16 de jul. de 2012

Folila mistura Mali e o mundo

Por Gabriel Rizzo Hoewell

Se fechar para a cultura de países ditos menos desenvolvidos nos priva, muitas vezes, de desfrutar de produtos de rara qualidade. A música africana é um caso de rica produção cujo acesso nos é impedido pelo preconceito ou por razões sociais e econômicas. Esse distanciamento, compreensível pelo abismo que separa a África do resto do mundo em diversos aspectos, foi superado por Amadou & Mariam.

Já há algum tempo a dupla deixou de ser simplesmente o casal cego de músicos malineses. Eles conseguiram romper essa barreira e se inserir, ainda que não com grande força, num cenário musical mais amplo. A consagração veio com a parceria com o francês Manu Chao, ícone da world music, que deixou sua mistura sonora característica em diversas faixas de Dimanche à Bamako, de 2005, quarto álbum da dupla, por ele produzido. De lá saíram preciosidades que não chegaram – e talvez nunca cheguem – aos ouvidos da grande massa, tais como Sénégal fast food ou Djanfa.
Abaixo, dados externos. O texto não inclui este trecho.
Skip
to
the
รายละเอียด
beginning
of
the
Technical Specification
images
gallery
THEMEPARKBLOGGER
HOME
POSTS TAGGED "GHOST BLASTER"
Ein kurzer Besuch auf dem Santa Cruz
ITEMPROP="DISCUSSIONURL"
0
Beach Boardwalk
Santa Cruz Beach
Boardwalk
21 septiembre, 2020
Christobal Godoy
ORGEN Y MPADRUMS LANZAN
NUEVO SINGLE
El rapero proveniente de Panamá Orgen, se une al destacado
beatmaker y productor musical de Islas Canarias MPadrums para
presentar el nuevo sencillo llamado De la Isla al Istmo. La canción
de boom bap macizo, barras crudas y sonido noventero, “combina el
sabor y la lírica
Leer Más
Folila, sexto álbum de estúdio de Amadou & Mariam, lançado em 10 de abril, já apresenta o casal inserido em um contexto global. É certamente o menos africano dos álbuns, o que mais se desprende das raízes de Mali. Não é por isso que instrumentos nativos como balafon, conga, djembe, doum-doum – todos de percussão – ou a tradicional kora ficam de fora. A kora, diga-se de passagem, é habilmente tocada por Toumani Diabaté, o mesmo que fez recente parceria com os brasileiros Arnaldo Antunes e Edgard Scandurra em uma imersão pela música malinesa que culminou no experimental álbum A curva da cintura. O que Amadou e Mariam fizeram foi trazer músicos da cultura americana e europeia – como os rappers Theophilus London e Santigold, Tunde Adebimpe e Kyp Malone da banda TV on the Radio, Nick Zinner dos Yeah Yeah Yeahs, ou o polêmico e controverso Bertrand Cantat da cultuada banda francesa Noir Desir – e misturar com suas origens. Ainda assim, as marcas da cultura africana, como o inconfundível som das cordas da kora ou a batida dos tambores, ainda ficam e é isso que torna o som fascinante.
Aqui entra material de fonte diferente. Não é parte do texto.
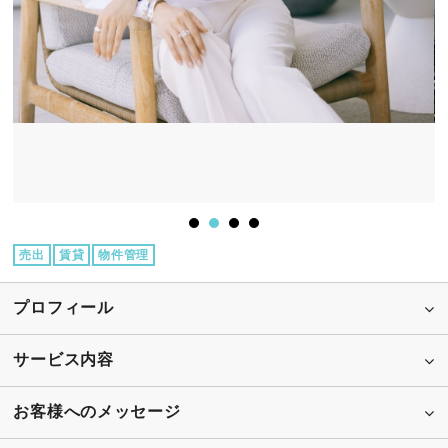
売出
賃貸
物件管理
プロフィール
サービス内容
お客様へのメッセージ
O casal malinês se encontrava em um impasse para a construção do disco. Já não eram mais dois desconhecidos africanos ingressando no cenário da música mundial. Amadou e Mariam já tinham certo reconhecimento, eram respaldados por dois grandes discos anteriores e precisavam se adequar ao mercado no qual já estavam inseridos. Era necessário mesclar as origens africanas com uma nova sonoridade. Se Folila perde um pouco em relação aos álbuns anteriores por se distanciar um pouco mais da impressionante musicalidade da África, tem grandes méritos pela mistura bem realizada.

Desta vez, essa mistura foi realmente profunda. Amadou e Mariam foram a Nova Iorque gravar ao lado de grandes nomes da música. Depois voltaram a um mais humilde estúdio malinês para gravar o som da África com desconhecidos artistas e instrumentos. Para celebrar a união intercontinental pela música, fundiram os dois projetos em um só: Folila, disco com texturas únicas.

Oh Amadou (veja o clip aqui), a primeira das faixas lançadas e entre as melhores, une a harmônica e a voz rouca de Cantat com o alegre som da kora. Mogo mescla o francês com o nativo idioma bambara numa incrível sonoridade. Já Chérie nos transporta à África com o coro de crianças e o tema da família, tão exaltado no continente. Não só de amor, contudo, fala o casal. Na sua mistura de blues, rock, afropop e, em especial neste álbum, rap, cabe de tudo: letras sobre pobreza e política também são cantadas, seja em francês, inglês ou bambara.

Amadou & Mariam apostaram na mistura para inovar. Não era mais possível se prender exclusivamente às raízes, nem seria do feitio da dupla que sempre optou pela hibridização. Com shows marcados pelo mundo todo e com a possibilidade de expandir a experiência musical para um âmbito muito maior, apostaram em Folila. É verdade que pode ser dolorido perceber menos da África neste sexto álbum que nos outros. Mas não se pode condenar os malineses por terem se distanciado um pouco mais da música africana. Na prática, as raízes nem foram deixadas completamente de lado e certamente jamais serão esquecidas, tamanha a sua força. É perfeitamente compreensível que se queira crescer para além da cena de Mali, que, apesar de rica culturalmente, como toda a África, é extremamente precária pela falta de recursos.